▸ Working data:
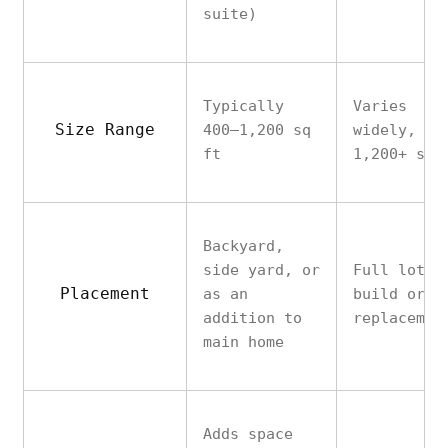
suite)
Typically
Varies
Size Range
400–1,200 sq
widely, of
ft
1,200+ sq 
Backyard,
side yard, or
Full lot
Placement
as an
build or
addition to
replacemen
main home
Adds space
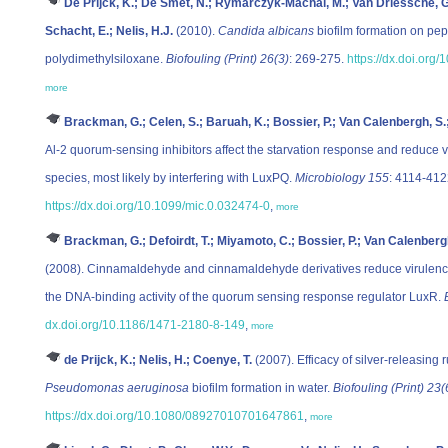
De Prijck, K.; De Smet, N.; Rymarczyk-Machal, M.; Van Driessche, G
Schacht, E.; Nelis, H.J.
(2010).
Candida albicans
biofilm formation on pep
polydimethylsiloxane.
Biofouling (Print) 26(3)
: 269-275.
https://dx.doi.or
more
Brackman, G.; Celen, S.; Baruah, K.; Bossier, P.; Van Calenbergh, S.;
Al-2 quorum-sensing inhibitors affect the starvation response and reduce v
species, most likely by interfering with LuxPQ.
Microbiology 155
: 4114-412
https://dx.doi.org/10.1099/mic.0.032474-0
,
more
Brackman, G.; Defoirdt, T.; Miyamoto, C.; Bossier, P.; Van Calenbergh,
(2008). Cinnamaldehyde and cinnamaldehyde derivatives reduce virulenc
the DNA-binding activity of the quorum sensing response regulator LuxR.
dx.doi.org/10.1186/1471-2180-8-149
,
more
de Prijck, K.; Nelis, H.; Coenye, T.
(2007). Efficacy of silver-releasing 
Pseudomonas aeruginosa
biofilm formation in water.
Biofouling (Print) 23(
https://dx.doi.org/10.1080/08927010701647861
,
more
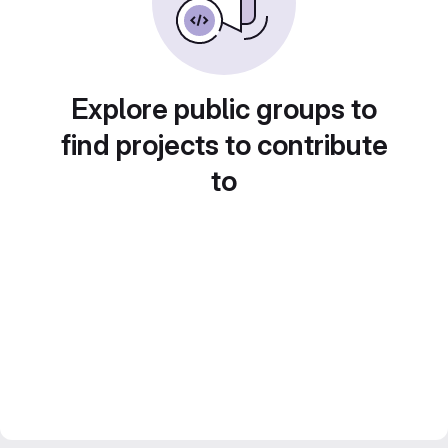
Explore public groups to
find projects to contribute
to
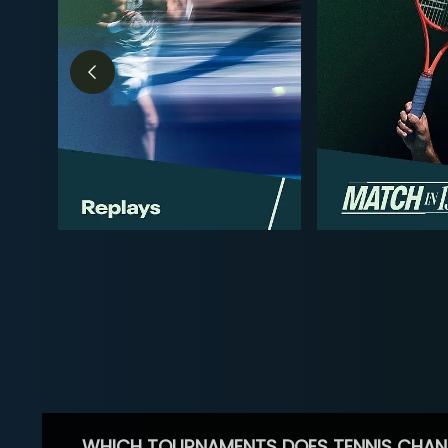
WHICH TOURNAMENTS DOES TENNIS CHAN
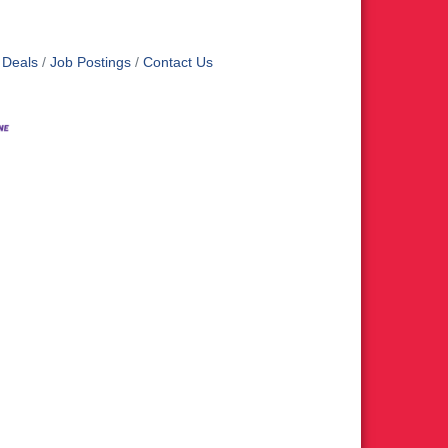
 Deals
Job Postings
Contact Us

▸ To do:
Please write out all of the data verbatim, with no pictures in the copy.

▸ Response to this exercise:
suite)
Typically
Varies
Size Range
400–1,200 sq
widely, of
ft
1,200+ sq 
Backyard,
side yard, or
Full lot
Placement
as an
build or
addition to
replacemen
main home
Adds space
De Prijck, K.; De Smet, N.; Rymarczyk-Machal, M.; Van Driessche, G
Schacht, E.; Nelis, H.J.
(2010).
Candida albicans
biofilm formation on pep
polydimethylsiloxane.
Biofouling (Print) 26(3)
: 269-275.
https://dx.doi.or
more
Brackman, G.; Celen, S.; Baruah, K.; Bossier, P.; Van Calenbergh, S.;
Al-2 quorum-sensing inhibitors affect the starvation response and reduce v
species, most likely by interfering with LuxPQ.
Microbiology 155
: 4114-412
https://dx.doi.org/10.1099/mic.0.032474-0
,
more
Brackman, G.; Defoirdt, T.; Miyamoto, C.; Bossier, P.; Van Calenbergh,
(2008). Cinnamaldehyde and cinnamaldehyde derivatives reduce virulenc
the DNA-binding activity of the quorum sensing response regulator LuxR.
dx.doi.org/10.1186/1471-2180-8-149
,
more
de Prijck, K.; Nelis, H.; Coenye, T.
(2007). Efficacy of silver-releasing 
Pseudomonas aeruginosa
biofilm formation in water.
Biofouling (Print) 23(
https://dx.doi.org/10.1080/08927010701647861
,
more
Explore public groups to
find projects to contribute
to
WHICH TOURNAMENTS DOES TENNIS CHAN
 Deals
Job Postings
Contact Us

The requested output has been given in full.